__Exercise goal__:
Output range, inclusive: from the line containing "Hännikäinen, Timo: Hysterian" to the line containing "Lisää ostoskoriin". Restate those lines from the data below word for word and only those.

++++ Supplied records

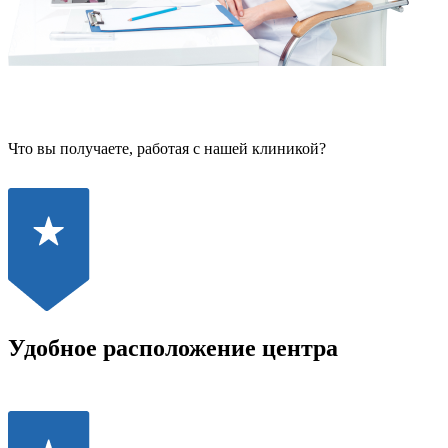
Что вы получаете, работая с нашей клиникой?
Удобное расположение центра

++++++++
++++ Supplied records

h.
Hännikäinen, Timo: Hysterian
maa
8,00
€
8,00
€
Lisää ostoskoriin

++++++++

__Answer below__:
Hännikäinen, Timo: Hysterian
maa
8,00
€
8,00
€
Lisää ostoskoriin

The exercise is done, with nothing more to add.